2021-01-15 13:03:05,069 INFO org.apache.flink.runtime.util.LeaderRetrievalUtils [] - Trying to select the network interface and address to use by connecting to the leading JobManager.
2021-01-15 13:03:05,069 INFO org.apache.flink.runtime.util.LeaderRetrievalUtils [] - TaskManager will try to connect for PT10S before falling back to heuristics
2021-01-15 13:03:05,484 INFO org.apache.flink.runtime.net.ConnectionUtils [] - Trying to connect to address jobmanager:6123
2021-01-15 13:03:05,486 INFO org.apache.flink.runtime.net.ConnectionUtils [] - Failed to connect from address '608ecee74cff/172.17.0.3': jobmanager

Here's what I understand is supposed to happen:

1. Start a jobmanager in a docker container.

2. Start a taskmanager in another docker container and tell it where to find the jobmanager.

3. Using the taskmanager, submit a new job.

I thought since step (1) is failing, adding the next step (starting taskmanager) would be of no use.

Please correct me if my understanding is wrong.

On Fri, Jan 15, 2021 at 4:37 PM Chesnay Schepler <[hidden email]> wrote:

Where are you starting the task executor?

On 1/15/2021 11:57 AM, Manas Kale wrote:
Hi all,
I've got a job that I am trying to run using docker as per [1].

Here's the dockerfile:
# Start from base Flink image.
FROM flink:1.11.0

# Add fat JAR and logger properties file to image.
ADD ./target/flink_POC-0.1.jar /opt/flink/usrlib/flink_POC-0.1.jar
ADD ./target/classes/log4j.properties /opt/flink/usrlib/log4j.properties

# Add pipeline.properties and its location.
ADD target/classes/pipeline.properties /opt/flink/usrlib/pipeline.properties
ENV FLINK_CONFIG_LOCATION=/opt/flink/usrlib/pipeline.properties


EXPOSE 8081
And the script I use to launch it:
#!/usr/bin/env bash

echo "Building docker image..."
docker build --tag flink_pipeline .

echo "Configuring Flink runtime..."
export FLINK_PROPERTIES="jobmanager.rpc.address: host
 taskmanager.memory.process.size: 4000
 jobmanager.memory.process.size: 4000
 "

echo "Starting docker image..."
docker run --rm -p 8081:8081 --env FLINK_PROPERTIES=FLINK_PROPERTIES \
flink_pipeline standalone-job --job-classname flink_POC.StreamingJob
When I run the script, I see my job stuck in "CREATED" state and after some time I get the error:

2021-01-15 10:44:29,563 INFO org.apache.flink.runtime.jobmaster.slotpool.SlotPoolImpl [] - Requesting new slot [SlotRequestId{1c25a61e6179f66b112b1944740f1a11}] and profile ResourceProfile{UNKNOWN} from resource manager.
2021-01-15 10:44:29,565 INFO org.apache.flink.runtime.resourcemanager.StandaloneResourceManager [] - Request slot with profile ResourceProfile{UNKNOWN} for job b854f75d6029e1725e822721c30095d7 with allocation id edc1e29d229aceb82f75b7c5835eca3c.
2021-01-15 10:46:39,604 INFO org.apache.flink.runtime.jobmaster.slotpool.SlotPoolImpl [] - Failing pending slot request [SlotRequestId{1c25a61e6179f66b112b1944740f1a11}]: Could not fulfill slot request edc1e29d229aceb82f75b7c5835eca3c.

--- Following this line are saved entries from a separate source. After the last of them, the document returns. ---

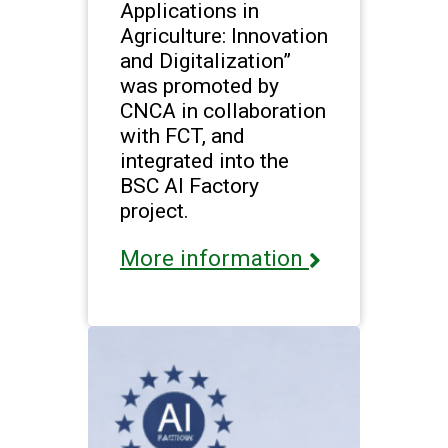
Applications in
Agriculture: Innovation
and Digitalization”
was promoted by
CNCA in collaboration
with FCT, and
integrated into the
BSC AI Factory
project.
More information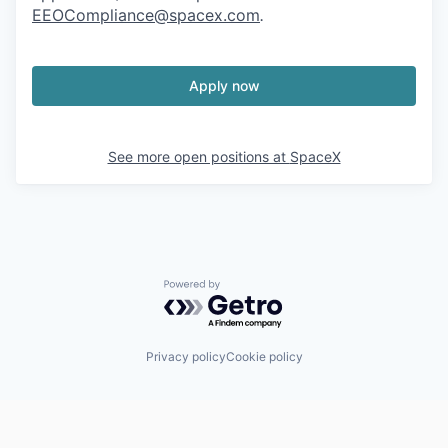
EEOCompliance@spacex.com
.
Apply now
See more open positions at
SpaceX
Powered by Getro.com
Privacy policy
Cookie policy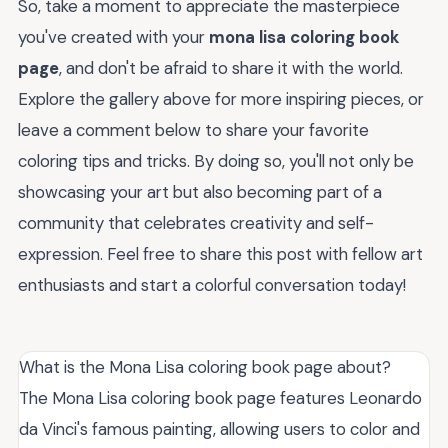
So, take a moment to appreciate the masterpiece
you've created with your
mona lisa coloring book
page
, and don't be afraid to share it with the world.
Explore the gallery above for more inspiring pieces, or
leave a comment below to share your favorite
coloring tips and tricks. By doing so, you'll not only be
showcasing your art but also becoming part of a
community that celebrates creativity and self-
expression. Feel free to share this post with fellow art
enthusiasts and start a colorful conversation today!
What is the Mona Lisa coloring book page about?
The Mona Lisa coloring book page features Leonardo
da Vinci's famous painting, allowing users to color and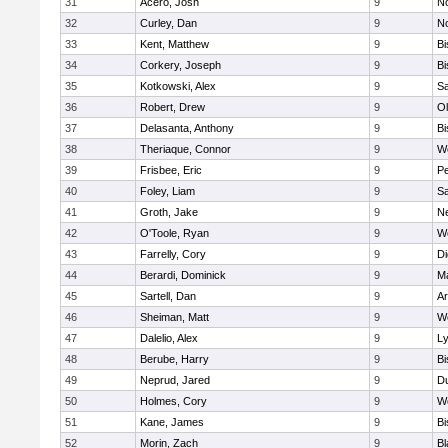
31
Acero, Josh
9
N
32
Curley, Dan
9
N
33
Kent, Matthew
9
B
34
Corkery, Joseph
9
B
35
Kotkowski, Alex
9
Sa
36
Robert, Drew
9
Ol
37
Delasanta, Anthony
9
B
38
Theriaque, Connor
9
W
39
Frisbee, Eric
9
P
40
Foley, Liam
9
Sa
41
Groth, Jake
9
N
42
O'Toole, Ryan
9
W
43
Farrelly, Cory
9
Di
44
Berardi, Dominick
9
M
45
Sartell, Dan
9
Ar
46
Sheiman, Matt
9
W
47
Dalelio, Alex
9
Ly
48
Berube, Harry
9
B
49
Neprud, Jared
9
D
50
Holmes, Cory
9
We
51
Kane, James
9
B
52
Morin, Zach
9
Bl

Requested resource profile (ResourceProfile{UNKNOWN}) is unfulfillable.
2021-01-15 10:46:39,667 INFO org.apache.flink.runtime.executiongraph.ExecutionGraph [] - Source: advanced features kafak consumer (1/1) (49ea271f6b9881d82c49b2826e8584d9) switched from SCHEDULED to FAILED on not deployed.
java.util.concurrent.CompletionException: org.apache.flink.runtime.resourcemanager.exceptions.UnfulfillableSlotRequestException: Could not fulfill slot request edc1e29d229aceb82f75b7c5835eca3c. Requested resource profile (ResourceProfile{UNKNOWN}) is unfulfillable.
...

I understand that the resourcemanager fails to provide resources for my job(?), but other than that the error is quite cryptic for me. Could anyone help me understand what is going wrong?

Regards,

Manas

[1] https://ci.apache.org/projects/flink/flink-docs-release-1.12/deployment/resource-providers/standalone/docker.html#introduction

Chesnay Schepler

Re: Flink Docker job fails to launch

The standalone-job process fails because no task executors are around to request slots from.

It _should_ wait for a bit to give task executors time to start up, controlled via resourcemanager.standalone.start-up-time or, if unset, slot.request.timeout.

Does the standalone-job process fail immediately?

On 1/15/2021 2:28 PM, Manas Kale wrote:

You mean taskmanager? I tried using this command:

docker run --env FLINK_PROPERTIES="${FLINK_PROPERTIES}" flink_pipeline taskmanager

after running above script but got:

2021-01-15 13:03:05,069 INFO org.apache.flink.runtime.util.LeaderRetrievalUtils [] - Trying to select the network interface and address to use by connecting to the leading JobManager.
2021-01-15 13:03:05,069 INFO org.apache.flink.runtime.util.LeaderRetrievalUtils [] - TaskManager will try to connect for PT10S before falling back to heuristics
2021-01-15 13:03:05,484 INFO org.apache.flink.runtime.net.ConnectionUtils [] - Trying to connect to address jobmanager:6123
2021-01-15 13:03:05,486 INFO org.apache.flink.runtime.net.ConnectionUtils [] - Failed to connect from address '608ecee74cff/172.17.0.3': jobmanager

Here's what I understand is supposed to happen:

1. Start a jobmanager in a docker container.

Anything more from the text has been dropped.